This exercise asks for every line of the material that contains the word "почву".

◆ **Information shown**:
◆ ◆ ◆ ◆ ◆ ◆ ◆
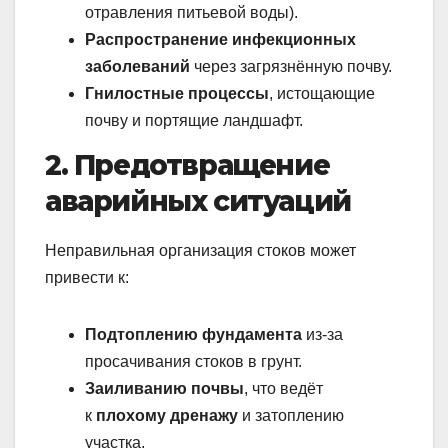
отравления питьевой воды).
Распространение инфекционных
заболеваний
через загрязнённую почву.
Гнилостные процессы
, истощающие
почву и портящие ландшафт.
2. Предотвращение
аварийных ситуаций
Неправильная организация стоков может
привести к:
Подтоплению фундамента
из-за
просачивания стоков в грунт.
Заиливанию почвы
, что ведёт
к
плохому дренажу
и затоплению
участка.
◆ ◆ ◆ ◆ ◆ ◆ ◆
◆ **Reply**:
через загрязнённую почву.
почву и портящие ландшафт.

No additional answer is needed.